Many ecological disciplines rely on testing combinations of compounds, proteins, or bacterial species to drive scientific discovery. It is time-consuming and expensive to determine experimentally, via trial-and-error or random selection approaches, which of the many possible combinations will lead to desirable outcomes. Hence there is a pressing need for more rational and efficient experimental design approaches to reduce experimental effort.
We demonstrate the potential of machine learning methods for the in silico selection of promising bacterial co-culture combinations in the application of bioaugmentation. We use the example of pollutant removal in drinking water treatment plants, which can be achieved using co-cultures of a specialized pollutant degrader with combinations of bacterial isolates. To reduce the experimental effort needed to discover high-performing combinations, we propose a data-driven experimental design.
Results/Conclusions
In this study, we used a dataset of mineralization performance for all pairs of 13 bacterial species co-cultured with the pollutant degrader MSH1. We built a Gaussian process regression model to predict the Gompertz mineralization parameters of the co-cultures of two and three species, based on the single-strain parameters. We subsequently used this model in a Bayesian optimization scheme to suggest potentially high-performing combinations of bacteria. We evaluated the model using specialized cross-validation schemes suitable for estimating the model's performance in learning interactions.

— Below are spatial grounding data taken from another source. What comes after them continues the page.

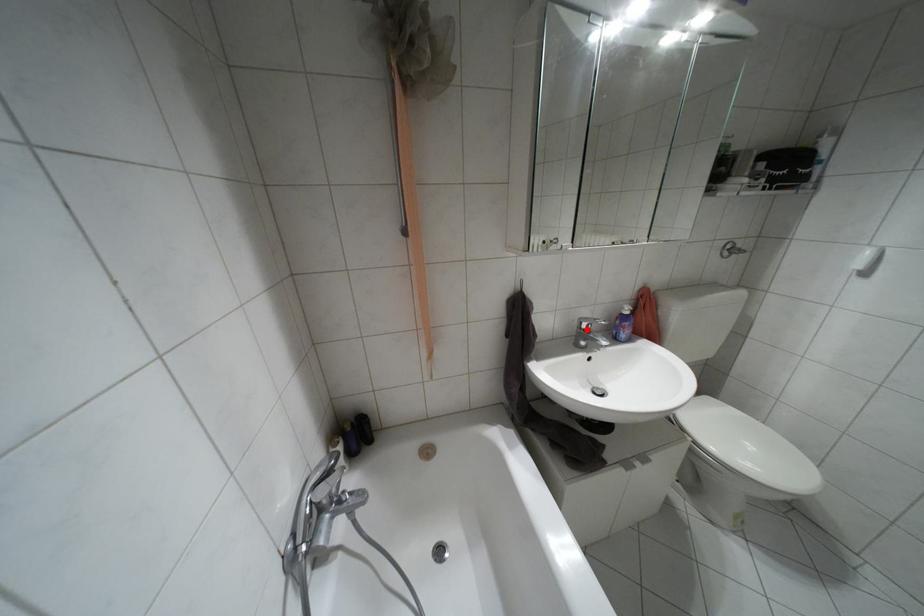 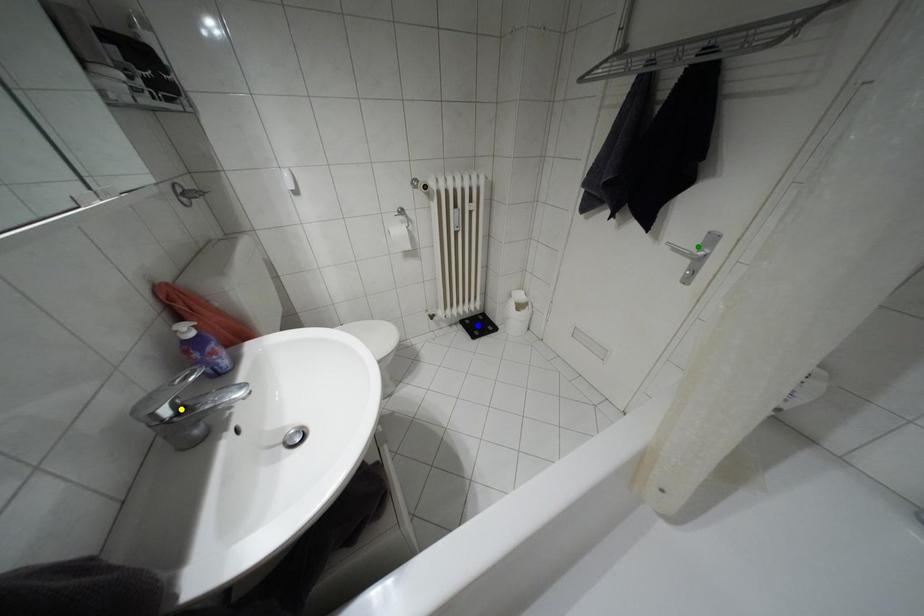 Question: I am providing you with two images of the same scene from different viewpoints. A red point is marked on the first image. You are given multiple points on the second image. Which spot in image 2 lines up with the point in image 1?

Choices:
 (A) green point
 (B) yellow point
 (C) blue point

Answer: (B) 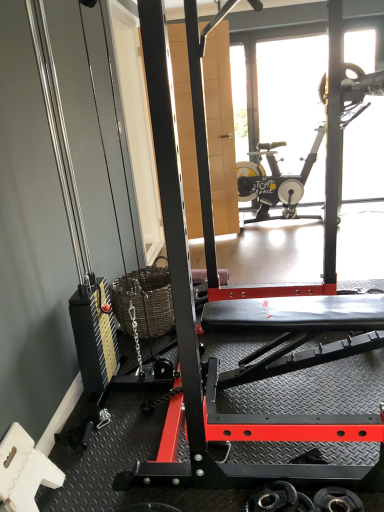 Question: Is transparent glass door at upper center taller or shorter than metallic black weight at lower center, acting as the 1th wheel starting from the left?

Choices:
 (A) tall
 (B) short

Answer: (A)

Question: Do you think transparent glass door at upper center is within metallic black weight at lower center, the 2th wheel in the right-to-left sequence, or outside of it?

Choices:
 (A) inside
 (B) outside

Answer: (B)

Question: Which is farther from the metallic black weight at lower center, acting as the 1th wheel starting from the left?

Choices:
 (A) transparent glass door at upper center
 (B) black rubber weight at lower right, arranged as the first wheel when viewed from the right

Answer: (A)

Question: Considering the real-world distances, which object is farthest from the transparent glass door at upper center?

Choices:
 (A) black rubber weight at lower right, arranged as the first wheel when viewed from the right
 (B) metallic black weight at lower center, the 2th wheel in the right-to-left sequence

Answer: (A) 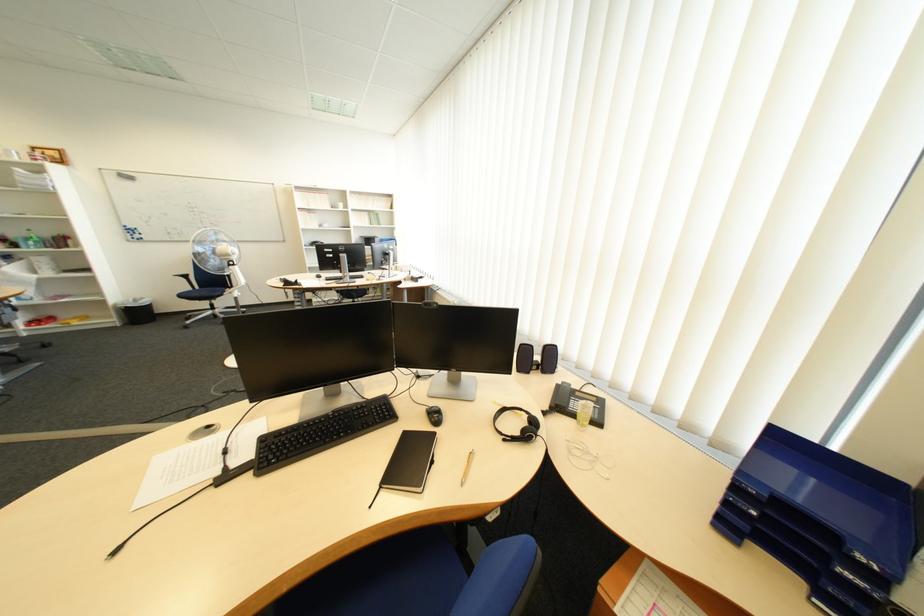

We achieved excellent performance with this approach, both for predicting mineralization parameters as well as for selecting effective co-cultures, despite the limited dataset. Using Bayesian optimization schemes, we were able to dramatically reduce the number of co-culture experiments needed to find optimal mineralization parameters.
As a novel application of Bayesian optimization in bioremediation, this experimental design approach has promising applications for highlighting co-culture combinations for in vitro testing in various settings, to lessen the experimental burden and perform more targeted screenings.